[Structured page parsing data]
+===+

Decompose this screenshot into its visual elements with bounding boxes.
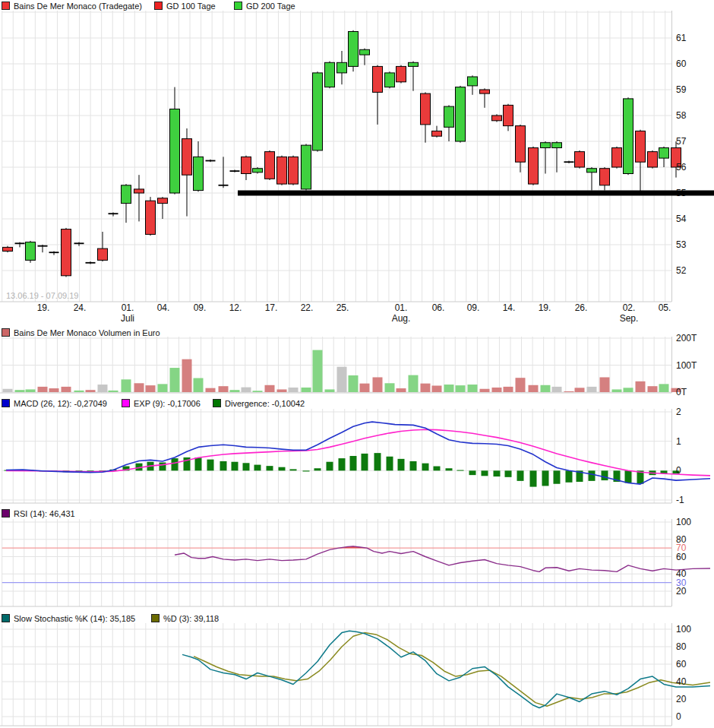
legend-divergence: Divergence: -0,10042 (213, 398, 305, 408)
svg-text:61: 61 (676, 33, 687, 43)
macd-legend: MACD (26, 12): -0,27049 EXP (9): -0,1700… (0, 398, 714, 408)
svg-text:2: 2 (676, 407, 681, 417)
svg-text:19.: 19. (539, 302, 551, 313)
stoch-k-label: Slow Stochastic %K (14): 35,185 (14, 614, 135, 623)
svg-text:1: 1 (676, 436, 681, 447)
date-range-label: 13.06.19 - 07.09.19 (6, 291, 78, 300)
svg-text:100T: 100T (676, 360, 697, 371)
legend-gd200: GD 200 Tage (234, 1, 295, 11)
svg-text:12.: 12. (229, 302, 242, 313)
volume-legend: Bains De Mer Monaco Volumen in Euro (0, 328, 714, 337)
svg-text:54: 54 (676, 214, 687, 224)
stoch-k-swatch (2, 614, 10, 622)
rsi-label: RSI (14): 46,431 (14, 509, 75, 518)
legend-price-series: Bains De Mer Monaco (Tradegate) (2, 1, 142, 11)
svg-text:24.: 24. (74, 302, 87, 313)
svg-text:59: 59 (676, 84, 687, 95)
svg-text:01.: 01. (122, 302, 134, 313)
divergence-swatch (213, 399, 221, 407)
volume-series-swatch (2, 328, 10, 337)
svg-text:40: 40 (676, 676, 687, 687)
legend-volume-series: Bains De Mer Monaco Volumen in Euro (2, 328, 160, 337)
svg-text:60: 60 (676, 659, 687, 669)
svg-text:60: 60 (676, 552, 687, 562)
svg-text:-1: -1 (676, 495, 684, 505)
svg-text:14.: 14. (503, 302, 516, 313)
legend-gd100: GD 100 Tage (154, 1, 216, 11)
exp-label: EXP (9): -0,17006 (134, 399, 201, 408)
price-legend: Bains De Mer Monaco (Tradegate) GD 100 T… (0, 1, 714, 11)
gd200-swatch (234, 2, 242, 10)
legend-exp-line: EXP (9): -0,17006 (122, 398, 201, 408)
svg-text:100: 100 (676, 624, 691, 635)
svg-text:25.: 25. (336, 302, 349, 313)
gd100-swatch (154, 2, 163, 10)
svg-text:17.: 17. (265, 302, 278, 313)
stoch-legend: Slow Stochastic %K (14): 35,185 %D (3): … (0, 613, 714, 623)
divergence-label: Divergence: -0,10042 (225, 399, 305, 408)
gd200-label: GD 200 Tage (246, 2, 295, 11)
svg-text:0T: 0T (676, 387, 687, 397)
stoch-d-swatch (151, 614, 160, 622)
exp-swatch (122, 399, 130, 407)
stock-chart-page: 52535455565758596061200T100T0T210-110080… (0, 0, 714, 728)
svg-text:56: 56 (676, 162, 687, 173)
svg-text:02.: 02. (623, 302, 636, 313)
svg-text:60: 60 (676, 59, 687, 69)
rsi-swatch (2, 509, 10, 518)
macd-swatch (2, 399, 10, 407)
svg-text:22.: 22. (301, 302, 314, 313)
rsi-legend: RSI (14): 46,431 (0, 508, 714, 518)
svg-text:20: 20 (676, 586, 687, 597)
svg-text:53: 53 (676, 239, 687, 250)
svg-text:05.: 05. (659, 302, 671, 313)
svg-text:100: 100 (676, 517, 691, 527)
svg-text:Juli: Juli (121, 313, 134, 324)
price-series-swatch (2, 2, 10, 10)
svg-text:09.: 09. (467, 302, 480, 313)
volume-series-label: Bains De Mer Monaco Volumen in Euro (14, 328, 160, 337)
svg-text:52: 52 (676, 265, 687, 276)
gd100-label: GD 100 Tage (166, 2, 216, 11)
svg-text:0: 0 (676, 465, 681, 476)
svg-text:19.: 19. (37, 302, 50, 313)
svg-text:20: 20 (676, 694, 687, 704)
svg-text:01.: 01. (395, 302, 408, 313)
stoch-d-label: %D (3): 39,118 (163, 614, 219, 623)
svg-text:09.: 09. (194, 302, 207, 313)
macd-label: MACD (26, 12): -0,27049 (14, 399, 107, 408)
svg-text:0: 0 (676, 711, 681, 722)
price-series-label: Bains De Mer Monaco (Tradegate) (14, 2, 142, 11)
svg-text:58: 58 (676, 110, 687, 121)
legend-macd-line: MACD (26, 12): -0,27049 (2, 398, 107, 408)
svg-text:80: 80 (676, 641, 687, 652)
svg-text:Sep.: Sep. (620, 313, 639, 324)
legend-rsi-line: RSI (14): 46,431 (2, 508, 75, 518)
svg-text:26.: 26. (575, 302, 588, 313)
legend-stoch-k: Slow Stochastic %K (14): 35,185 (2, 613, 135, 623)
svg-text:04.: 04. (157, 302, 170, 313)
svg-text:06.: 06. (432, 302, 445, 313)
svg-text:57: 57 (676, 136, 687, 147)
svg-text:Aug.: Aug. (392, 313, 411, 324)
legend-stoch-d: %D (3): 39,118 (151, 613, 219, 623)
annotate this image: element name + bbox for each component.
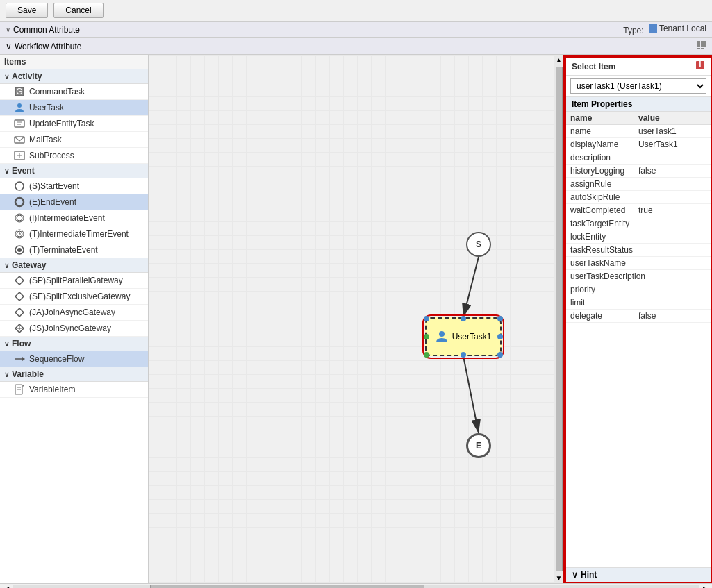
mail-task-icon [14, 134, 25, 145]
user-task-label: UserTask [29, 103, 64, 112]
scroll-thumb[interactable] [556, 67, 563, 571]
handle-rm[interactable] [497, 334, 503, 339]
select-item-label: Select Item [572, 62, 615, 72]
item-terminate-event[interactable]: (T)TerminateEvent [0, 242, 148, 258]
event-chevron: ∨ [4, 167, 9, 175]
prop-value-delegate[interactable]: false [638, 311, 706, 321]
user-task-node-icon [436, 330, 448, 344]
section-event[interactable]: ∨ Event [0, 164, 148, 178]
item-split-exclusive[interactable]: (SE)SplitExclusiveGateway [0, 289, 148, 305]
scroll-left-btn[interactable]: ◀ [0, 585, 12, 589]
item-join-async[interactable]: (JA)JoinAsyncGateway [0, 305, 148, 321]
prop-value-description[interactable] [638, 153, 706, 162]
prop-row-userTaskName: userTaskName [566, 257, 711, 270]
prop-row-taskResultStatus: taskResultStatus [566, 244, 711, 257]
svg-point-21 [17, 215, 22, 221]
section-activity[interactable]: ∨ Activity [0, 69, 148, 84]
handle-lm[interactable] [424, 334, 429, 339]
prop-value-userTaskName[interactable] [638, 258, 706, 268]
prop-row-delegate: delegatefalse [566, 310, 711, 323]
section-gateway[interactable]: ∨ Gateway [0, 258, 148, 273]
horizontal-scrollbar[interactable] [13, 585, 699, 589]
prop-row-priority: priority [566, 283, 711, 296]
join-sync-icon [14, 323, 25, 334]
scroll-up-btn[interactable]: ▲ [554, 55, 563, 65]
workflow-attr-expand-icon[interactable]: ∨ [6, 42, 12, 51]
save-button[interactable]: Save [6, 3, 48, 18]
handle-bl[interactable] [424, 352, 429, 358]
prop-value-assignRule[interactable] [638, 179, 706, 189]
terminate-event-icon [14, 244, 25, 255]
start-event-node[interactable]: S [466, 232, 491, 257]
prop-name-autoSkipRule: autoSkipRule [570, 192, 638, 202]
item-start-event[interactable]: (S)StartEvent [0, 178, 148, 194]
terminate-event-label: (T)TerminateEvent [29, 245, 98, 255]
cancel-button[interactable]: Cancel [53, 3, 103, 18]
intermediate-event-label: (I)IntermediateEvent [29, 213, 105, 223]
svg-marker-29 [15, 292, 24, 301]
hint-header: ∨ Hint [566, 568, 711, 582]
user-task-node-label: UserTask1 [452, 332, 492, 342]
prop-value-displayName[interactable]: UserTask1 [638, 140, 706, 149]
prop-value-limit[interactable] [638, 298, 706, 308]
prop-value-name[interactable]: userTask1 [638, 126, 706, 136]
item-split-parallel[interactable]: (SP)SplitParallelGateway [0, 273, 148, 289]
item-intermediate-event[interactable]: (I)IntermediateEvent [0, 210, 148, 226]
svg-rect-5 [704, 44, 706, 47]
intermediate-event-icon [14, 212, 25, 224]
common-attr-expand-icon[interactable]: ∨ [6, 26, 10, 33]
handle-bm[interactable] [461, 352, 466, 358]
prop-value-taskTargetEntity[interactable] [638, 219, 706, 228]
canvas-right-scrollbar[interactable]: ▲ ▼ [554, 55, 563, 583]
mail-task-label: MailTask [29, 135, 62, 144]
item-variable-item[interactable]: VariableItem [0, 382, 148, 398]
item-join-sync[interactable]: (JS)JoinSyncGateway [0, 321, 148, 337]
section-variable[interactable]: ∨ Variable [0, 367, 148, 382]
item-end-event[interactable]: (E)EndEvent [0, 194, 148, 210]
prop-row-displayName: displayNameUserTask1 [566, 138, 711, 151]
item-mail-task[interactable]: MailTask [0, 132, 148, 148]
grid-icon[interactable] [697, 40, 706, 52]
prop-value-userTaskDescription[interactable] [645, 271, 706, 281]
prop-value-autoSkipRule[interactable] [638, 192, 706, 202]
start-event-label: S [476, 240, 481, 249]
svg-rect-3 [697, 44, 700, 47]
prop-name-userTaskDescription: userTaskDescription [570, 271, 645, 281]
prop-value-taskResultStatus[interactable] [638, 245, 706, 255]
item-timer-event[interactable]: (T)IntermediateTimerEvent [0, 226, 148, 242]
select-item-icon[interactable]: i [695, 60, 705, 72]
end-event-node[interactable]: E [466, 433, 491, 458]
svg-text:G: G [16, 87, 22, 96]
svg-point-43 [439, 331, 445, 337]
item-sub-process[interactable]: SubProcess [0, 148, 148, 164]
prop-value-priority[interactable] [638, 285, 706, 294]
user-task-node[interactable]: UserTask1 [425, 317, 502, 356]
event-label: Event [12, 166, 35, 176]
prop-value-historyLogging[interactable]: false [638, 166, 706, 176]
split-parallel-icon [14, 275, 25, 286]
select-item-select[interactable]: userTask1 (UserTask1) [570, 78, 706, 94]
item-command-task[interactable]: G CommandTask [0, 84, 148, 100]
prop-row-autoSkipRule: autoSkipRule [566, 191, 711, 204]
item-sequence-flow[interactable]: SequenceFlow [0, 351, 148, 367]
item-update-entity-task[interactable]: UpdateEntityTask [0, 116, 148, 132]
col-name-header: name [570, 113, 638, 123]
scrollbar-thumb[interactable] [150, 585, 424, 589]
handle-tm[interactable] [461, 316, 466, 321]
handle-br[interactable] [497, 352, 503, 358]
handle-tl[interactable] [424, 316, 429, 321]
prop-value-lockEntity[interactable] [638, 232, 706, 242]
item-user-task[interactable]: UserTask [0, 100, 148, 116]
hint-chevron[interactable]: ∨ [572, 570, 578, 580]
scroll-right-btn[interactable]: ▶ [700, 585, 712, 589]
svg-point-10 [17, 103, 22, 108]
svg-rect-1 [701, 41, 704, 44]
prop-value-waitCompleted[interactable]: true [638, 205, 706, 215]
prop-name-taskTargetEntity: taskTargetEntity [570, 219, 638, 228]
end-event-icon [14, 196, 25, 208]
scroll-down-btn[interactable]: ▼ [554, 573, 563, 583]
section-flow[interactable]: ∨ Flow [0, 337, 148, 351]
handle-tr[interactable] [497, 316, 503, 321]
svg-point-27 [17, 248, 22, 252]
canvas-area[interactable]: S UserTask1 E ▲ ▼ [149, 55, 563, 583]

+===+

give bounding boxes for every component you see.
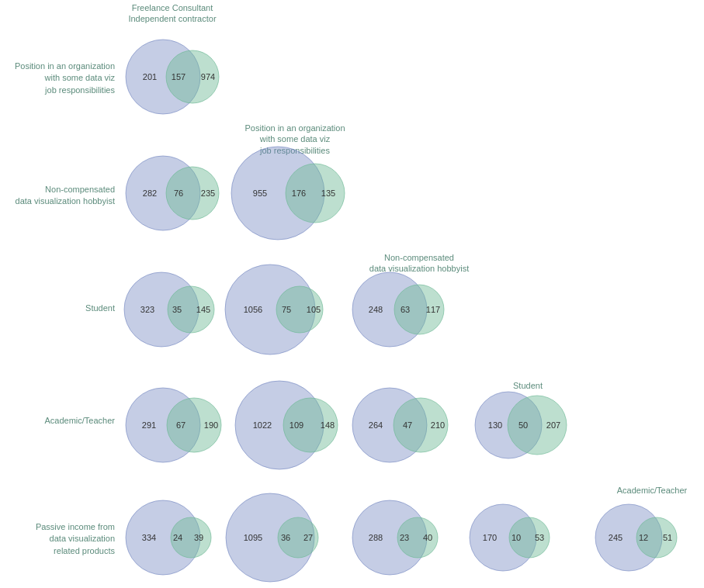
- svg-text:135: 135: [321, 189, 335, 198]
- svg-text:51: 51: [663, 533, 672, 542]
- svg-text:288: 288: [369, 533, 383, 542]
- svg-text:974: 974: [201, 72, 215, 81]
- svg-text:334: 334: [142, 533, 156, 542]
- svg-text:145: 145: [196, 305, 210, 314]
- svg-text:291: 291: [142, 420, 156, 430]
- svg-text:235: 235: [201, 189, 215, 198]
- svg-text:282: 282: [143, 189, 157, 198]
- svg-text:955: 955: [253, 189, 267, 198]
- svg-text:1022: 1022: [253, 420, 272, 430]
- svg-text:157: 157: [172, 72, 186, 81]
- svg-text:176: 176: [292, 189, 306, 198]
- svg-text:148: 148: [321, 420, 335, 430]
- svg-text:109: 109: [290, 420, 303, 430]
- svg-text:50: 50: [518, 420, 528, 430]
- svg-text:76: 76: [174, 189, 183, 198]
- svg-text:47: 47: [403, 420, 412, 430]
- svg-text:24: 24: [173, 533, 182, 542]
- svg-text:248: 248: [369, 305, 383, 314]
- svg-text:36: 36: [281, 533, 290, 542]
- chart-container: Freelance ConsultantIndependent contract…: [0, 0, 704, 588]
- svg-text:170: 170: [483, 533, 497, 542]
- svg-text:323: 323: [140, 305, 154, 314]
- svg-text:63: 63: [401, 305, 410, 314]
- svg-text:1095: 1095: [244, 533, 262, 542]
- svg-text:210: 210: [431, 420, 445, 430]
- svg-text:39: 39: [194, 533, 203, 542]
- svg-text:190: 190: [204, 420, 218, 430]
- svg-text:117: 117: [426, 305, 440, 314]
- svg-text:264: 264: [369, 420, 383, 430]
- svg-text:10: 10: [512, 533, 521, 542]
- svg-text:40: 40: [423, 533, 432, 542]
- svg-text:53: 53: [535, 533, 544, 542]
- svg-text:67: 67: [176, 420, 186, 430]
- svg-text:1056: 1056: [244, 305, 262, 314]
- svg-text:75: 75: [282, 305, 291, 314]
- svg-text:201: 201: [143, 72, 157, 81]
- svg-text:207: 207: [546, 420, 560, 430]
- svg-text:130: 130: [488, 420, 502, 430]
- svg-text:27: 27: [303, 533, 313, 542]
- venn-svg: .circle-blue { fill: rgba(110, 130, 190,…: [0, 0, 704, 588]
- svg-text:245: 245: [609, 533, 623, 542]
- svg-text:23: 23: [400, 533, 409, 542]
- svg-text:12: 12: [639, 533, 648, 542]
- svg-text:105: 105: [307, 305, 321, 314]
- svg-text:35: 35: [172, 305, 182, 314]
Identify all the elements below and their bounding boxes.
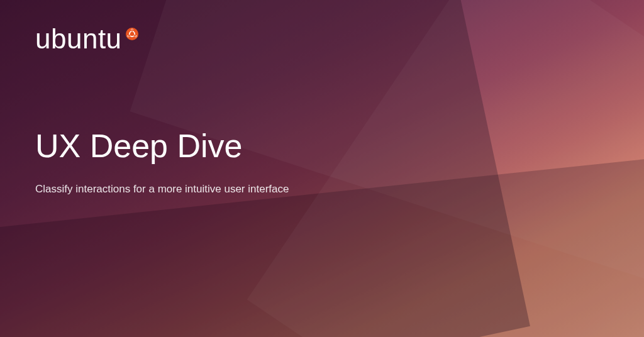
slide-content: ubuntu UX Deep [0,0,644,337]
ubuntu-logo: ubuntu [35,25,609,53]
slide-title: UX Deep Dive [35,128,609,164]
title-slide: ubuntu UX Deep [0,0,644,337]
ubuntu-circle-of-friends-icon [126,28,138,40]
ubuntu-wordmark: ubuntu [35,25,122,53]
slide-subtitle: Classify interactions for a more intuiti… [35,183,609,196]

+===+

→ **YOUR INSTRUCTIONS**
Using the data above, say how many lines include "chart". No other reply is needed.

→ **ANSWER BOX**
2